[Data extracted from a collection]
##############################

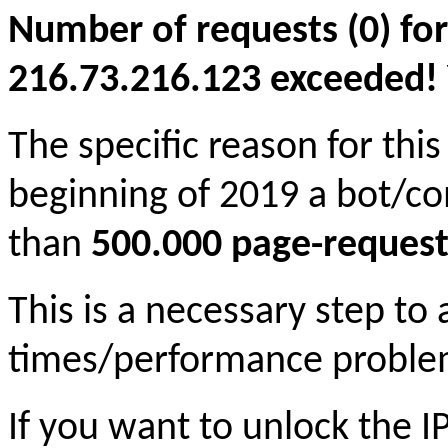
Number of requests (0) for
216.73.216.123 exceeded! Yo
The specific reason for this
beginning of 2019 a bot/c
than
500.000 page-request
This is a necessary step to
times/performance proble
If you want to unlock the 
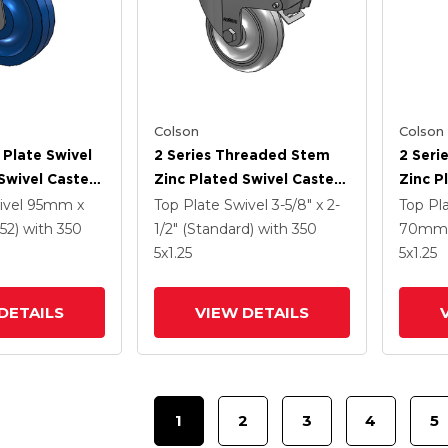
Colson
Colson
 Plate Swivel
2 Series Threaded Stem
2 Seri
Swivel Caster
Zinc Plated Swivel Caster
Zinc P
5 K Solid
With 4 X 1.25
With 5
ivel
95mm x
Top Plate Swivel
3-5/8" x 2-
Top Pl
ne Wheel And
Polyurethane HI-TECH
Polyur
52)
with 350
1/2" (Standard)
with 350
70mm 
 TTL
Grey Wheel And
Grey 
5
x1.25
5
x1.25
Intergrated TTL
Interg
DETAILS
VIEW DETAILS
1
2
3
4
5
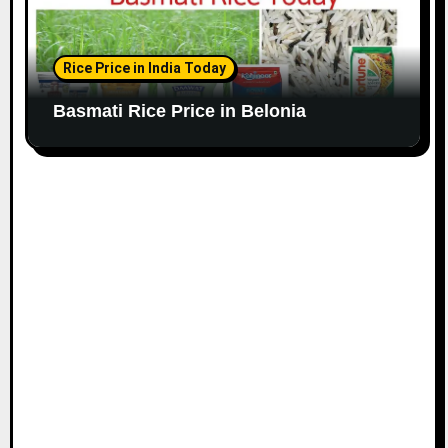
Rice Price in India Today
Basmati Rice Price in Belonia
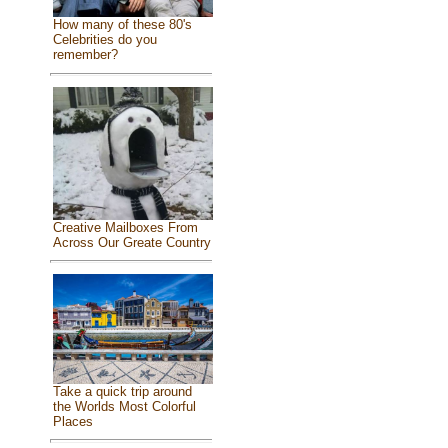
How many of these 80's
Celebrities do you
remember?
Creative Mailboxes From
Across Our Greate Country
Take a quick trip around
the Worlds Most Colorful
Places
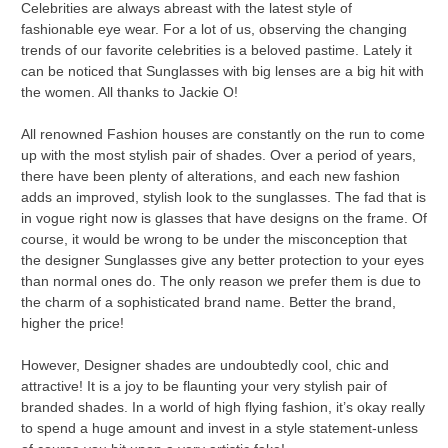
Celebrities are always abreast with the latest style of
fashionable eye wear. For a lot of us, observing the changing
trends of our favorite celebrities is a beloved pastime. Lately it
can be noticed that Sunglasses with big lenses are a big hit with
the women. All thanks to Jackie O!
All renowned Fashion houses are constantly on the run to come
up with the most stylish pair of shades. Over a period of years,
there have been plenty of alterations, and each new fashion
adds an improved, stylish look to the sunglasses. The fad that is
in vogue right now is glasses that have designs on the frame. Of
course, it would be wrong to be under the misconception that
the designer Sunglasses give any better protection to your eyes
than normal ones do. The only reason we prefer them is due to
the charm of a sophisticated brand name. Better the brand,
higher the price!
However, Designer shades are undoubtedly cool, chic and
attractive! It is a joy to be flaunting your very stylish pair of
branded shades. In a world of high flying fashion, it’s okay really
to spend a huge amount and invest in a style statement-unless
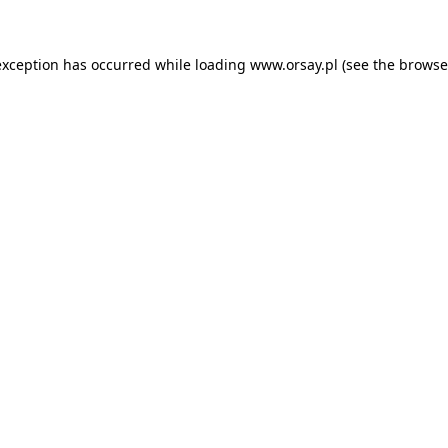
 exception has occurred
while loading
www.orsay.pl
(see the browse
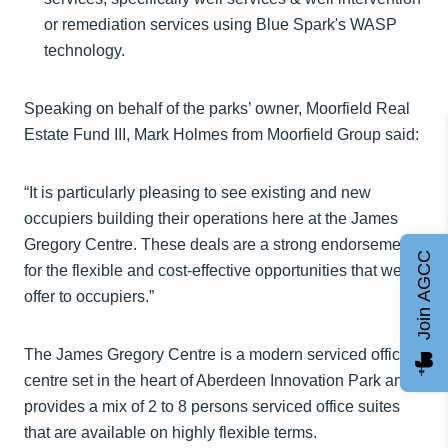
or remediation services using Blue Spark's WASP
technology.
Speaking on behalf of the parks’ owner, Moorfield Real
Estate Fund III, Mark Holmes from Moorfield Group said:
“It is particularly pleasing to see existing and new
occupiers building their operations here at the James
Gregory Centre. These deals are a strong endorsement
Join AGCC
for the flexible and cost-effective opportunities that we
offer to occupiers.”
The James Gregory Centre is a modern serviced office
centre set in the heart of Aberdeen Innovation Park and
provides a mix of 2 to 8 persons serviced office suites
that are available on highly flexible terms.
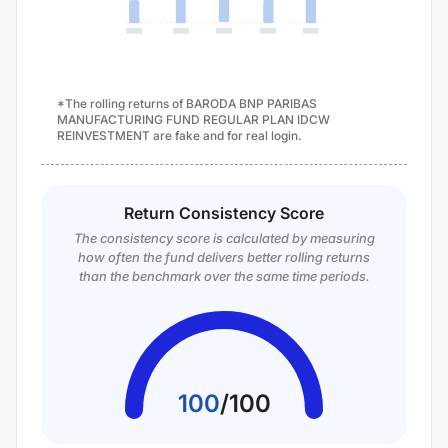
*The rolling returns of BARODA BNP PARIBAS
MANUFACTURING FUND REGULAR PLAN IDCW
REINVESTMENT are fake and for real login.
Return Consistency Score
The consistency score is calculated by measuring
how often the fund delivers better rolling returns
than the benchmark over the same time periods.
100
/
100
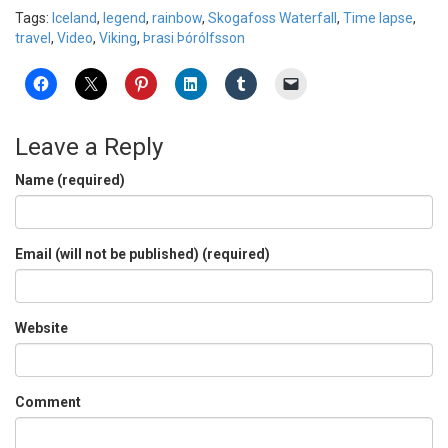
Tags:
Iceland
,
legend
,
rainbow
,
Skogafoss Waterfall
,
Time lapse
,
travel
,
Video
,
Viking
,
Þrasi Þórólfsson
Leave a Reply
Name (required)
Email (will not be published) (required)
Website
Comment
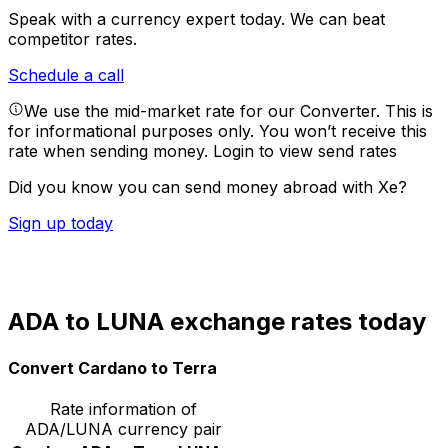
Speak with a currency expert today.
We can beat
competitor rates.
Schedule a call
We use the mid-market rate for our Converter. This is
for informational purposes only. You won’t receive this
rate when sending money.
Login to view send rates
Did you know you can send money abroad with Xe?
Sign up today
ADA to LUNA exchange rates today
Convert Cardano to Terra
Rate information of
ADA/LUNA currency pair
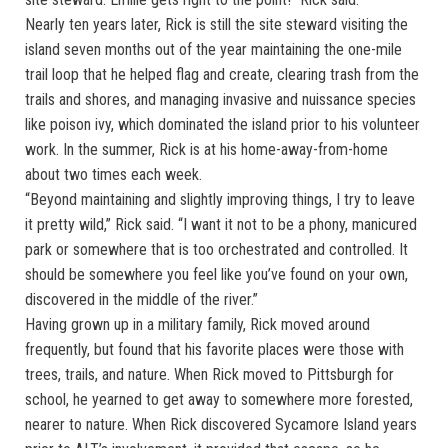
Nearly ten years later, Rick is still the site steward visiting the
island seven months out of the year maintaining the one-mile
trail loop that he helped flag and create, clearing trash from the
trails and shores, and managing invasive and nuissance species
like poison ivy, which dominated the island prior to his volunteer
work. In the summer, Rick is at his home-away-from-home
about two times each week.
“Beyond maintaining and slightly improving things, I try to leave
it pretty wild,” Rick said. “I want it not to be a phony, manicured
park or somewhere that is too orchestrated and controlled. It
should be somewhere you feel like you’ve found on your own,
discovered in the middle of the river.”
Having grown up in a military family, Rick moved around
frequently, but found that his favorite places were those with
trees, trails, and nature. When Rick moved to Pittsburgh for
school, he yearned to get away to somewhere more forested,
nearer to nature. When Rick discovered Sycamore Island years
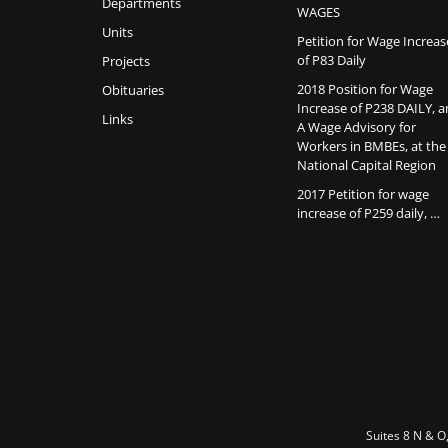
Departments
WAGES
Units
Petition for Wage Increas
of P83 Daily
Projects
2018 Position for Wage
Obituaries
Increase of P238 DAILY, 
Links
A Wage Advisory for
Workers in BMBEs, at the
National Capital Region
2017 Petition for wage
increase of P259 daily, …
Suites 8 N & O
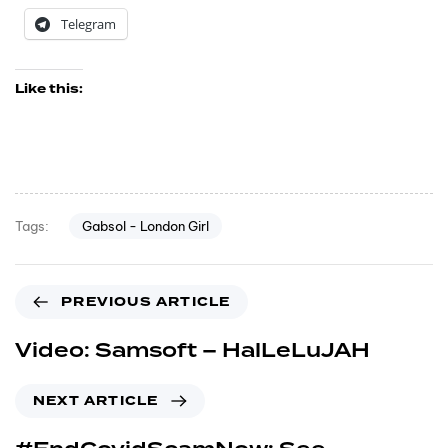
Telegram
Like this:
Gabsol - London Girl
Tags:
PREVIOUS ARTICLE
Video: Samsoft – HalLeLuJAH
NEXT ARTICLE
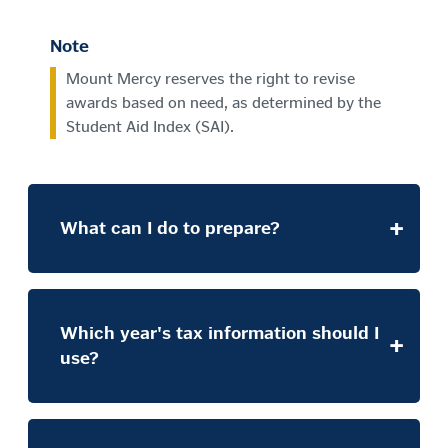
Note
Mount Mercy reserves the right to revise
awards based on need, as determined by the
Student Aid Index (SAI).
What can I do to prepare?
Which year's tax information should I
use?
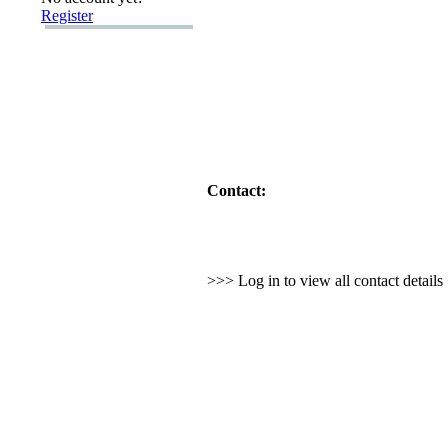
Register
Contact:
>>> Log in to view all contact detail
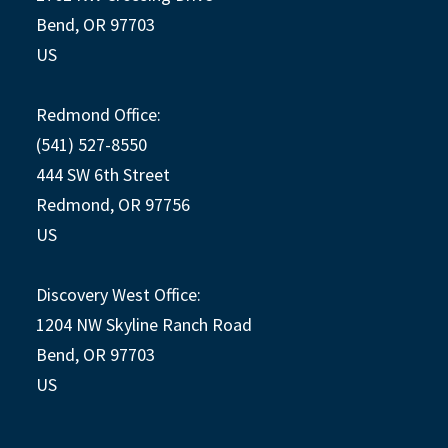
Bend, OR 97703
US
Redmond Office:
(541) 527-8550
444 SW 6th Street
Redmond, OR 97756
US
Discovery West Office:
1204 NW Skyline Ranch Road
Bend, OR 97703
US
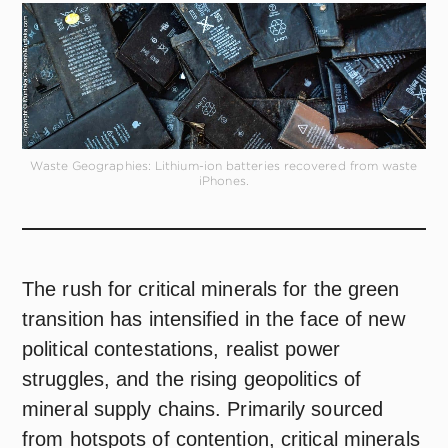
Waste Geographies: Lithium-ion batteries recovered from waste
iPhones.
The rush for critical minerals for the green
transition has intensified in the face of new
political contestations, realist power
struggles, and the rising geopolitics of
mineral supply chains. Primarily sourced
from hotspots of contention, critical minerals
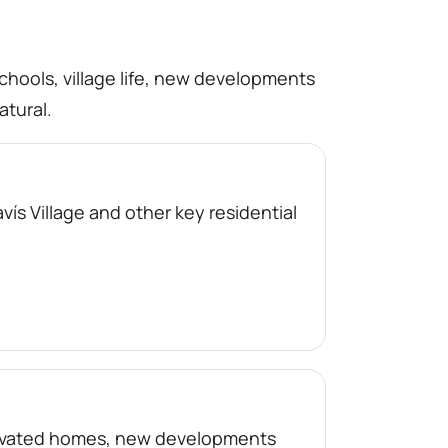
schools, village life, new developments
atural.
ís Village and other key residential
enovated homes, new developments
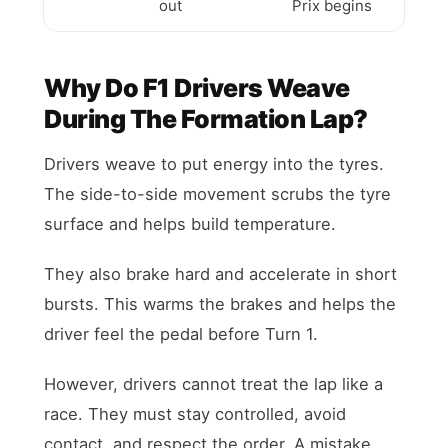
out
Prix begins
Why Do F1 Drivers Weave
During The Formation Lap?
Drivers weave to put energy into the tyres.
The side-to-side movement scrubs the tyre
surface and helps build temperature.
They also brake hard and accelerate in short
bursts. This warms the brakes and helps the
driver feel the pedal before Turn 1.
However, drivers cannot treat the lap like a
race. They must stay controlled, avoid
contact, and respect the order. A mistake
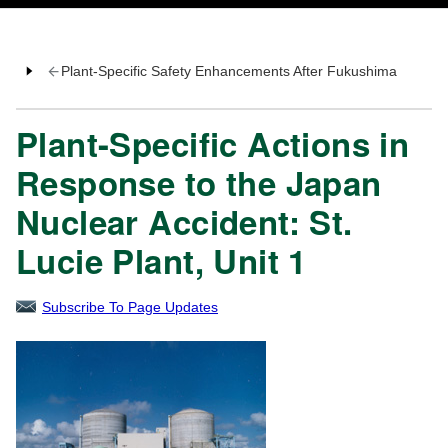
Plant-Specific Safety Enhancements After Fukushima
Plant-Specific Actions in
Response to the Japan
Nuclear Accident: St.
Lucie Plant, Unit 1
Subscribe To Page Updates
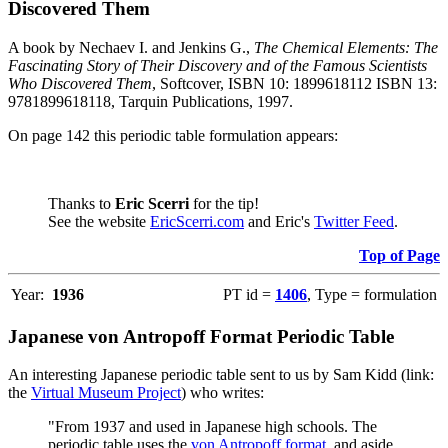
Discovered Them
A book by Nechaev I. and Jenkins G.,
The Chemical Elements: The
Fascinating Story of Their Discovery and of the Famous Scientists
Who Discovered Them
, Softcover, ISBN 10: 1899618112 ISBN 13:
9781899618118, Tarquin Publications, 1997.
On page 142 this periodic table formulation appears:
Thanks to
Eric Scerri
for the tip!
See the website
EricScerri.com
and Eric's
Twitter Feed
.
Top of Page
Year:
1936
PT id =
1406
, Type = formulation
Japanese von Antropoff Format Periodic Table
An interesting Japanese periodic table sent to us by Sam Kidd (link:
the
Virtual Museum Project
) who writes:
"From 1937 and used in Japanese high schools. The
periodic table uses the
von Antropoff format
, and aside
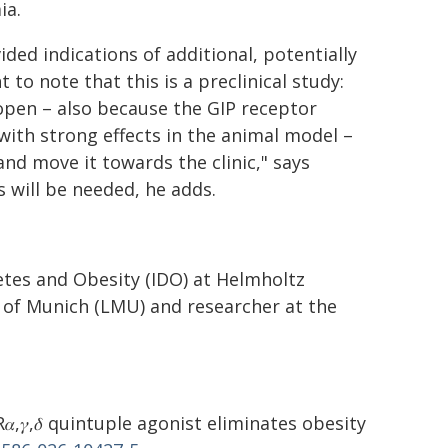
ia.
ed indications of additional, potentially
t to note that this is a preclinical study:
open – also because the GIP receptor
with strong effects in the animal model –
nd move it towards the clinic," says
 will be needed, he adds.
betes and Obesity (IDO) at Helmholtz
 of Munich (LMU) and researcher at the
𝛼,𝛾,𝛿 quintuple agonist eliminates obesity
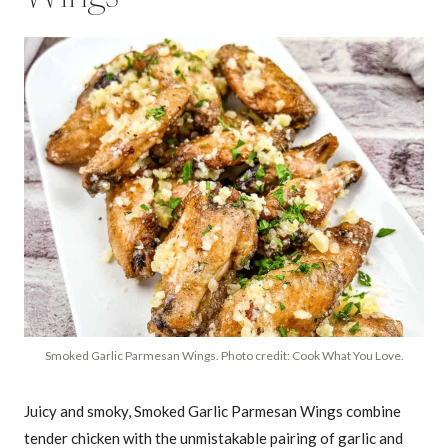
Smoked Garlic Parmesan Wings. Photo credit: Cook What You Love.
Juicy and smoky, Smoked Garlic Parmesan Wings combine
tender chicken with the unmistakable pairing of garlic and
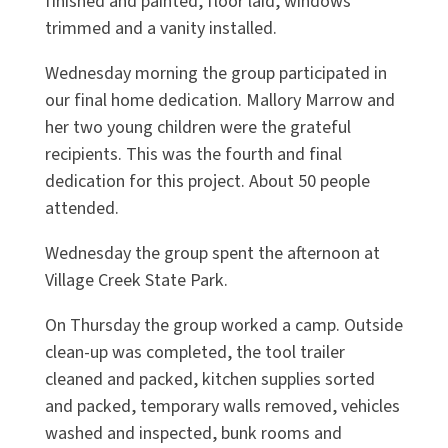
finished and painted, floor laid, windows
trimmed and a vanity installed.
Wednesday morning the group participated in
our final home dedication. Mallory Marrow and
her two young children were the grateful
recipients. This was the fourth and final
dedication for this project. About 50 people
attended.
Wednesday the group spent the afternoon at
Village Creek State Park.
On Thursday the group worked a camp. Outside
clean-up was completed, the tool trailer
cleaned and packed, kitchen supplies sorted
and packed, temporary walls removed, vehicles
washed and inspected, bunk rooms and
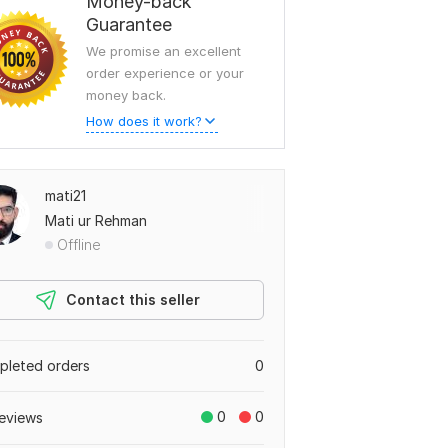
Money-back
Guarantee
We promise an excellent
order experience or your
money back.
How does it work?
mati21
Mati ur Rehman
Offline
Contact this seller
leted orders
0
0
0
eviews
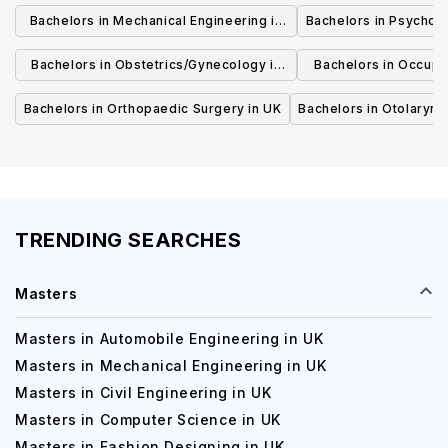
Bachelors in Mechanical Engineering in
Bachelors in Psycholo
UK
Bachelors in Obstetrics/Gynecology in
Bachelors in Occupa
UK
UK
Bachelors in Orthopaedic Surgery in UK
Bachelors in Otolaryng
TRENDING SEARCHES
Masters
Masters in Automobile Engineering in UK
Masters in Mechanical Engineering in UK
Masters in Civil Engineering in UK
Masters in Computer Science in UK
Masters in Fashion Designing in UK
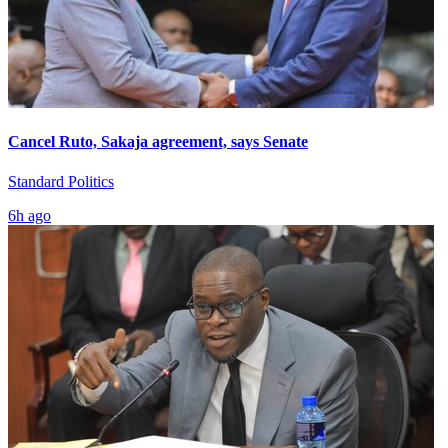
Cancel Ruto, Sakaja agreement, says Senate
Standard Politics
6h ago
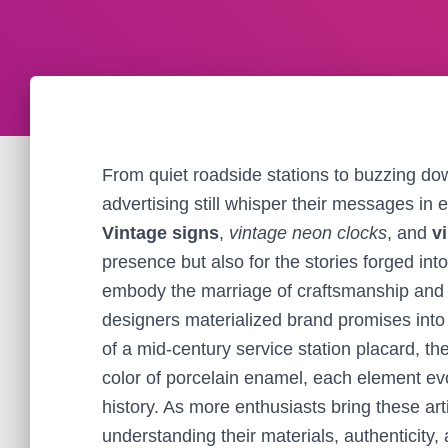
From quiet roadside stations to buzzing do
advertising still whisper their messages in e
Vintage signs
,
vintage neon clocks
, and
v
presence but also for the stories forged in
embody the marriage of craftsmanship an
designers materialized brand promises into 
of a mid-century service station placard, t
color of porcelain enamel, each element ev
history. As more enthusiasts bring these art
understanding their materials, authenticity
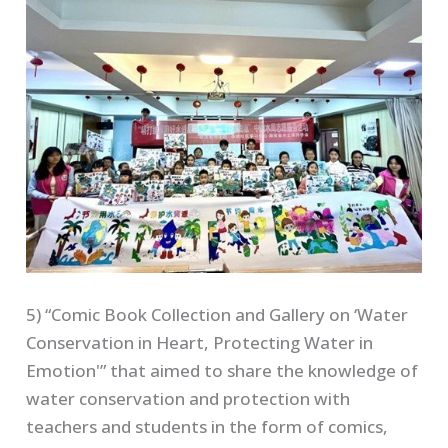
5) “Comic Book Collection and Gallery on ‘Water
Conservation in Heart, Protecting Water in
Emotion'” that aimed to share the knowledge of
water conservation and protection with
teachers and students in the form of comics,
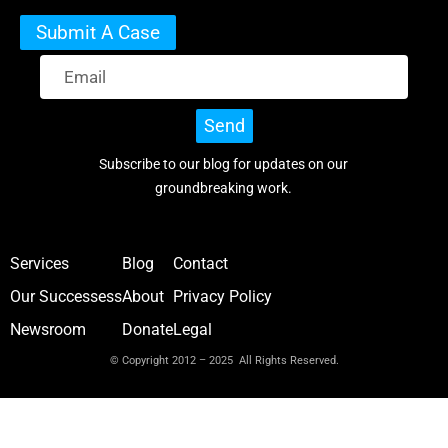
Submit A Case
Send
Subscribe to our blog for updates on our
groundbreaking work.
Services
Blog
Contact
Our Successess
About
Privacy Policy
Newsroom
Donate
Legal
© Copyright 2012 – 2025 All Rights Reserved.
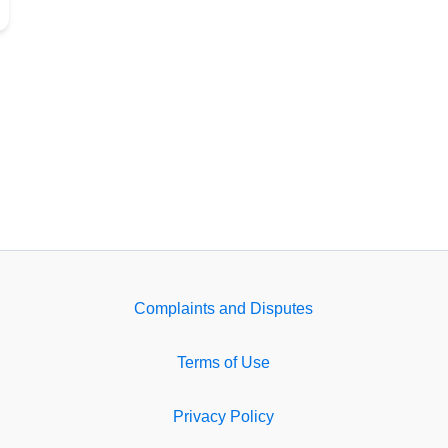
Complaints and Disputes
Terms of Use
Privacy Policy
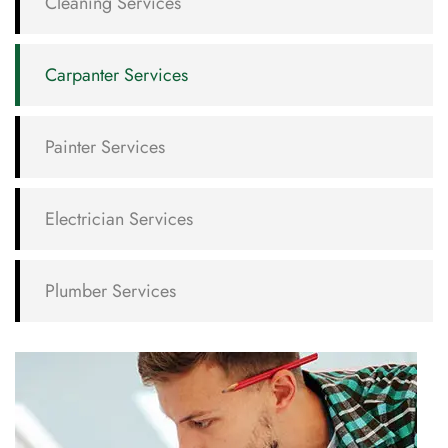
Cleaning Services
Carpanter Services
Painter Services
Electrician Services
Plumber Services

##############################

■ **Work request**: Show every line of the entries above where the word "around" occurs.

■ **Answer box**:
Take a quick trip around
Having grown up in a military family, Rick moved around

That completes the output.